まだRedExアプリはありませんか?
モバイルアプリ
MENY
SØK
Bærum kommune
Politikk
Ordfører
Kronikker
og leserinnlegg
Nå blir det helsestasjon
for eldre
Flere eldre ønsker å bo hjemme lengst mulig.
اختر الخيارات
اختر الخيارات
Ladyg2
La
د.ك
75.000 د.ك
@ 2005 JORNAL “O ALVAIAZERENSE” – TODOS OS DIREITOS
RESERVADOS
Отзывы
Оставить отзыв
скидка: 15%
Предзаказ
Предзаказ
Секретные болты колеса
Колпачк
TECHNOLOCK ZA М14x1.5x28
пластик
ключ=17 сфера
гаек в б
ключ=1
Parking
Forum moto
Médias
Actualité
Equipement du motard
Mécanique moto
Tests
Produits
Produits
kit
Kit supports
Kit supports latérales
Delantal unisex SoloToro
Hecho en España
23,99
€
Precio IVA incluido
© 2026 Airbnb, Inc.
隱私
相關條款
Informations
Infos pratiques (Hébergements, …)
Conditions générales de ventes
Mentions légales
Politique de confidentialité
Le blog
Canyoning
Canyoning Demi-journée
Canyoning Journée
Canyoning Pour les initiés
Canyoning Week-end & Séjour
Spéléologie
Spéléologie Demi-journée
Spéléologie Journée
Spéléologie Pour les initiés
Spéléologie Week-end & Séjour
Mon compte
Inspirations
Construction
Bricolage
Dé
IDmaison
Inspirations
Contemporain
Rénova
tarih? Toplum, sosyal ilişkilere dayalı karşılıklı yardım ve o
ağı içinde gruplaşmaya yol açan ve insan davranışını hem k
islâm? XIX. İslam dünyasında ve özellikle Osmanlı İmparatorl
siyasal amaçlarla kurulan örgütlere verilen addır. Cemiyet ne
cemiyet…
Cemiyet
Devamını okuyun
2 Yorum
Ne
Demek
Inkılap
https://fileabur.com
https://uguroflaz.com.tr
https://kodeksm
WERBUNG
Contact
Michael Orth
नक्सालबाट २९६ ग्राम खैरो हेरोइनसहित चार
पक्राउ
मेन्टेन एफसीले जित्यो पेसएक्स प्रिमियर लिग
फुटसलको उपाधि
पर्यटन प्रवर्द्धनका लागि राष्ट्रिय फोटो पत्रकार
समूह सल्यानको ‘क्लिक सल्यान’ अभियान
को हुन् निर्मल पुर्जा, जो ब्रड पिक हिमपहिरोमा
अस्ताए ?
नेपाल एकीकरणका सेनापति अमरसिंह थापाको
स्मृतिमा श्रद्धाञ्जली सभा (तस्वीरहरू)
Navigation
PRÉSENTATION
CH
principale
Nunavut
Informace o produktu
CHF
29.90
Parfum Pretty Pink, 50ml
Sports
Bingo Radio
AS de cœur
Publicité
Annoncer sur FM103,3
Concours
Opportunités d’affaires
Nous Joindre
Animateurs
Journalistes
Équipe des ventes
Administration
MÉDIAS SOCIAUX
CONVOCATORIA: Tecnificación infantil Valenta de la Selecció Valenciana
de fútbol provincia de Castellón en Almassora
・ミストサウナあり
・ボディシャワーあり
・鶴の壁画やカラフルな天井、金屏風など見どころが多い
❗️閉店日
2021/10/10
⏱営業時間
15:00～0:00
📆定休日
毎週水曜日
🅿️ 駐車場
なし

━━━━━━━━━━━━━━━━

Repeat exactly, please, each line from the beginning of the data through the line with "Canyoning Pour les initiés" in it, and only those lines.

まだRedExアプリはありませんか?
モバイルアプリ
MENY
SØK
Bærum kommune
Politikk
Ordfører
Kronikker
og leserinnlegg
Nå blir det helsestasjon
for eldre
Flere eldre ønsker å bo hjemme lengst mulig.
اختر الخيارات
اختر الخيارات
Ladyg2
La
د.ك
75.000 د.ك
@ 2005 JORNAL “O ALVAIAZERENSE” – TODOS OS DIREITOS
RESERVADOS
Отзывы
Оставить отзыв
скидка: 15%
Предзаказ
Предзаказ
Секретные болты колеса
Колпачк
TECHNOLOCK ZA М14x1.5x28
пластик
ключ=17 сфера
гаек в б
ключ=1
Parking
Forum moto
Médias
Actualité
Equipement du motard
Mécanique moto
Tests
Produits
Produits
kit
Kit supports
Kit supports latérales
Delantal unisex SoloToro
Hecho en España
23,99
€
Precio IVA incluido
© 2026 Airbnb, Inc.
隱私
相關條款
Informations
Infos pratiques (Hébergements, …)
Conditions générales de ventes
Mentions légales
Politique de confidentialité
Le blog
Canyoning
Canyoning Demi-journée
Canyoning Journée
Canyoning Pour les initiés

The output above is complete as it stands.